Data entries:

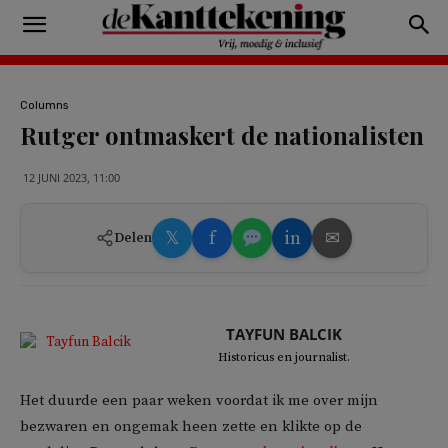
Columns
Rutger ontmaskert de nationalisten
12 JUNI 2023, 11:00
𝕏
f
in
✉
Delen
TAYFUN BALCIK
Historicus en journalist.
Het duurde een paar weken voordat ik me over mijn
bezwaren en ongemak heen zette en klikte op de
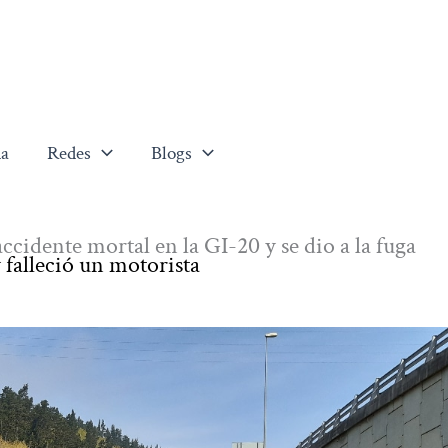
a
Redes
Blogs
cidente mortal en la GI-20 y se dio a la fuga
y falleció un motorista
* * *
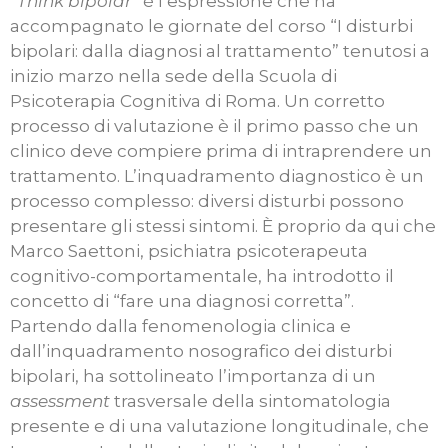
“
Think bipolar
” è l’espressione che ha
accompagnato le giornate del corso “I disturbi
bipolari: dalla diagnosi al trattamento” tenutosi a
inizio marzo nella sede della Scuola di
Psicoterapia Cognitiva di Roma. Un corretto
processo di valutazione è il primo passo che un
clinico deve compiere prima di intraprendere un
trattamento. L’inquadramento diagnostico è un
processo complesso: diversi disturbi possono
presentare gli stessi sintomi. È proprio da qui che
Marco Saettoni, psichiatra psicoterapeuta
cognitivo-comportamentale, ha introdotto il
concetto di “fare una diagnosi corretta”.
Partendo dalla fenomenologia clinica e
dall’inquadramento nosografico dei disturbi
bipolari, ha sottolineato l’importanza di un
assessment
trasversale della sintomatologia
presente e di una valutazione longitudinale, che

EXERCISE DETAILS:
The expected answer is an exact copy of the lines above, beginning at the line with "inizio marzo nella sede della Scuola di" and ending at the line with "presente e di", with both ends in.

OUTPUT OF THE EXERCISE:
inizio marzo nella sede della Scuola di
Psicoterapia Cognitiva di Roma. Un corretto
processo di valutazione è il primo passo che un
clinico deve compiere prima di intraprendere un
trattamento. L’inquadramento diagnostico è un
processo complesso: diversi disturbi possono
presentare gli stessi sintomi. È proprio da qui che
Marco Saettoni, psichiatra psicoterapeuta
cognitivo-comportamentale, ha introdotto il
concetto di “fare una diagnosi corretta”.
Partendo dalla fenomenologia clinica e
dall’inquadramento nosografico dei disturbi
bipolari, ha sottolineato l’importanza di un
assessment
trasversale della sintomatologia
presente e di una valutazione longitudinale, che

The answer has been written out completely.